National Alliance on Mental Illness (NAMI):

Incidence of birth defects while using drugs vs. no drug*

* Remembering that no drugs ≠ good idea

Lamictal: risk of cleft palate
  • without medication: 0.50-2.16 per 1000
  • with Lamictal: 8.9 per 1000
  • FDA: "The clinical significance of the currently unconfirmed association between lamotrigine and oral clefts remains uncertain pending further data collection in pregnancy registries or through other research."
  • Lamictal info from NAMI

Lithium: risk of Ebstein's Anomaly (serious heart valve problem--multimedia library) info from NAMI:
  • without lithium: 0.05 per 1,000 (1 in 20,000)
  • with lithium: 0.5-1.0 per 1,000 (10-20 in 20,000)
  • Obviously, that a huge increase over the general population, but much less than the risk of cleft palate with Lamictal (8.9 per 1,000)

For comparison: risk of Down Syndrome
  • at age 35: 1 in 350 (2.9 per 1,000)

Others:
  • FDA: "The NAAED Pregnancy Registry has previously established an association between major malformations and the antiepileptic drugs phenobarbital and valproate."

Throw these numbers into the Num-BO-tronic 2008 and it spits out:
  • Cleft palate (Lamictal): 8.9 per 1000
  • Ebstein's Anomaly (Lithium): 0.5-1.0 per 1,000
  • Down Sydrome (age 35-40): 2.9-10 per 1,000

  • Lamictal's risk of cleft palate is higher than lithium's risk of Ebstein's Anomaly and Down Syndrome (until age 40)
  • Lithium is my first choice.

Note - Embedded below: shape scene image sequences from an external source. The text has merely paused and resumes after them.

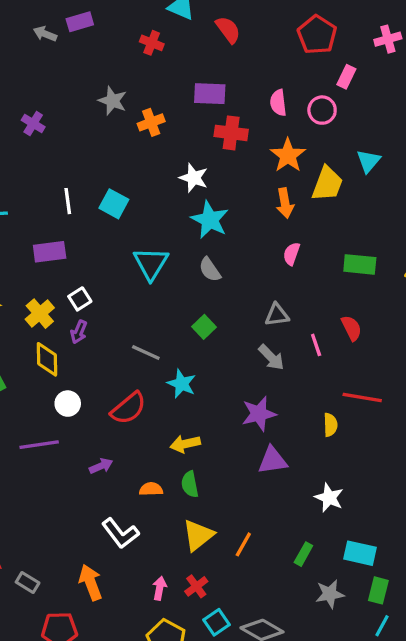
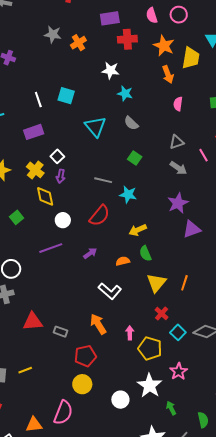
cyan star: (210, 220) -> (125, 94), size x0.7
pink arrow: (160, 588) -> (130, 333), moved

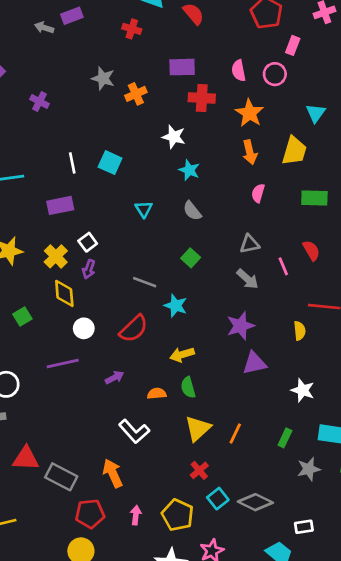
yellow trapezoid: (191, 58) -> (294, 151), moved
cyan triangle: (95, 127) -> (144, 209), size x0.6
gray rectangle: (61, 332) -> (61, 477), size x1.6
pink arrow: (130, 333) -> (136, 515), moved

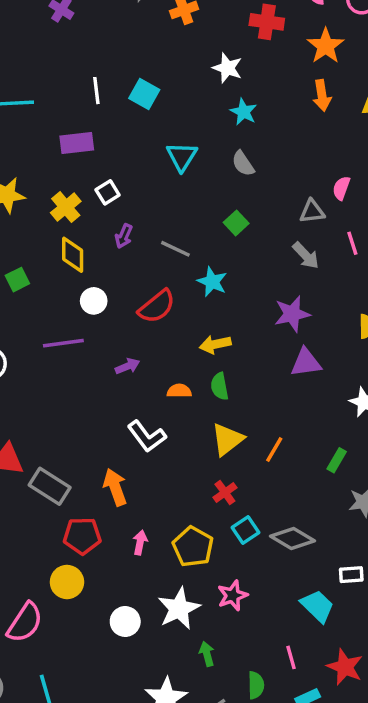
pink semicircle: (258, 193) -> (341, 188), moved
cyan triangle: (144, 209) -> (182, 156), size x1.4
purple arrow: (89, 269) -> (124, 236), moved

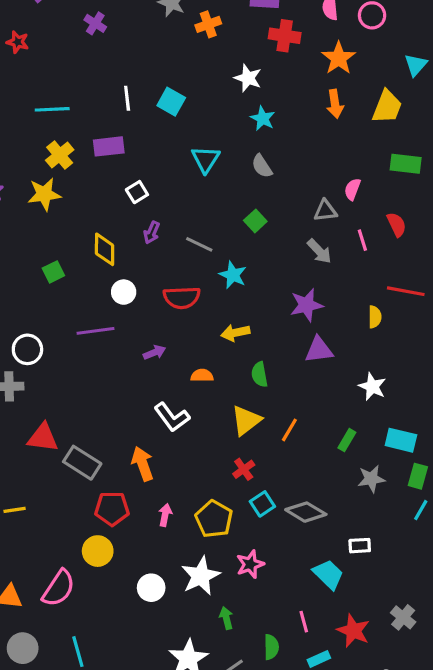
yellow cross: (66, 207) -> (60, 155), moved
red semicircle: (157, 307) -> (182, 298), turned 36
green semicircle: (220, 386) -> (259, 374), moved

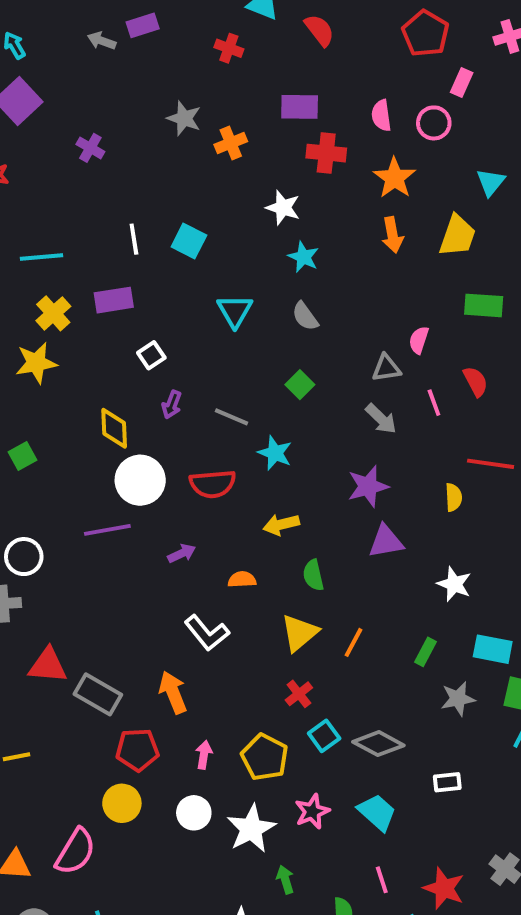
green square: (53, 272) -> (23, 456), moved
white circle: (124, 292) -> (140, 480), size x1.6
cyan trapezoid: (328, 574) -> (377, 812), moved
white circle: (151, 588) -> (194, 813), moved

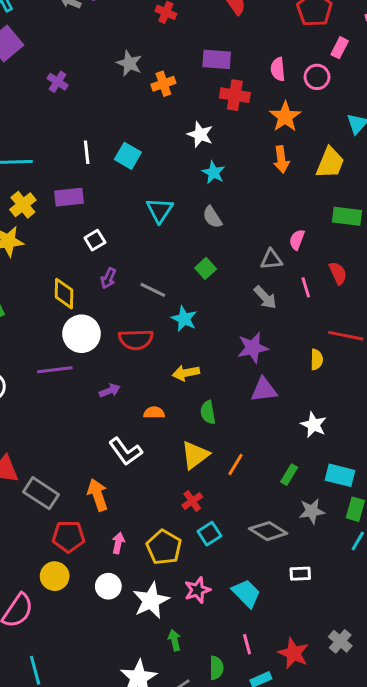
gray diamond: (378, 744) -> (268, 531), moved

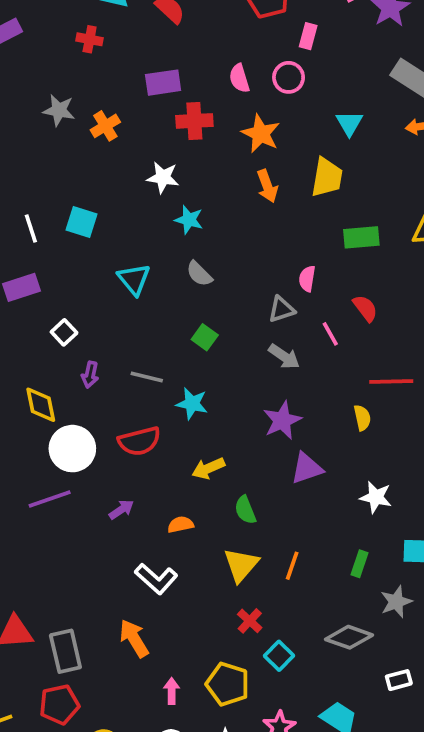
gray rectangle: (41, 493) -> (65, 651), turned 56
red pentagon: (68, 536) -> (59, 704), moved

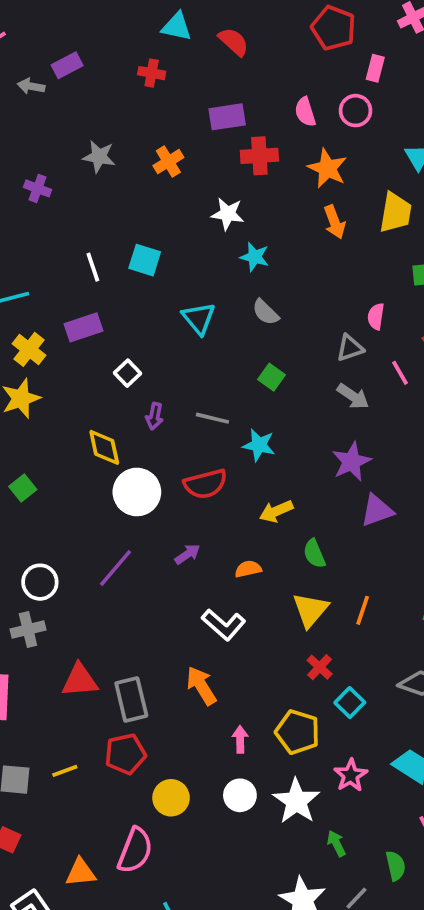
gray star: (59, 110) -> (99, 157), moved
purple line: (50, 499) -> (116, 568), moved, turned -30

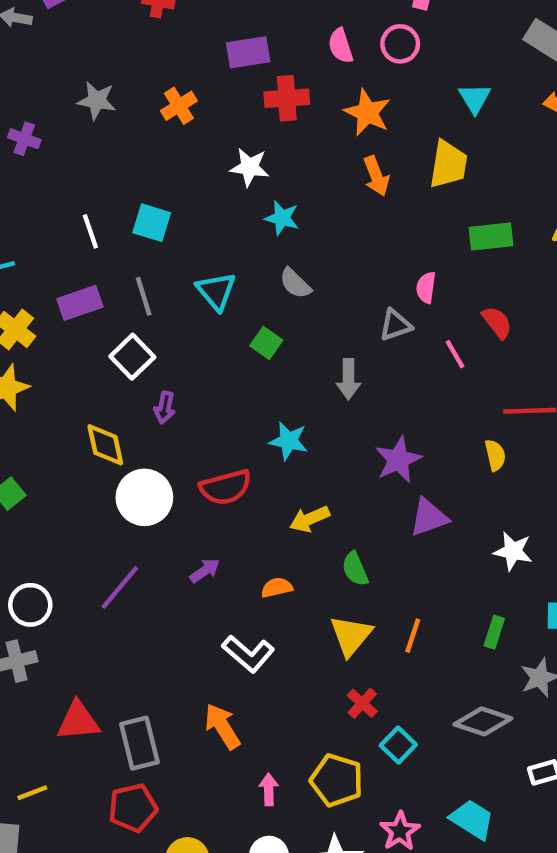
white square: (128, 373) -> (132, 357), size x1.4
green square: (271, 377) -> (266, 343), moved
gray arrow: (353, 396) -> (348, 379), moved, turned 56
gray line: (212, 418) -> (144, 296), moved, turned 60
yellow line: (65, 771) -> (32, 793), moved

You know, after the world where I'm surrounded by flowers and puppies and I don't have a mood disorder.
This was so hard to put together. I am okay with numbers and all, but then I start picturing a baby. Our baby. And I can't focus on the surgeries and all of that. We can research and know that we live near some amazing hospitals for children. And just pray that our baby turns out okay. So we can harm him or her in all the normal parental screw-up kinds of ways.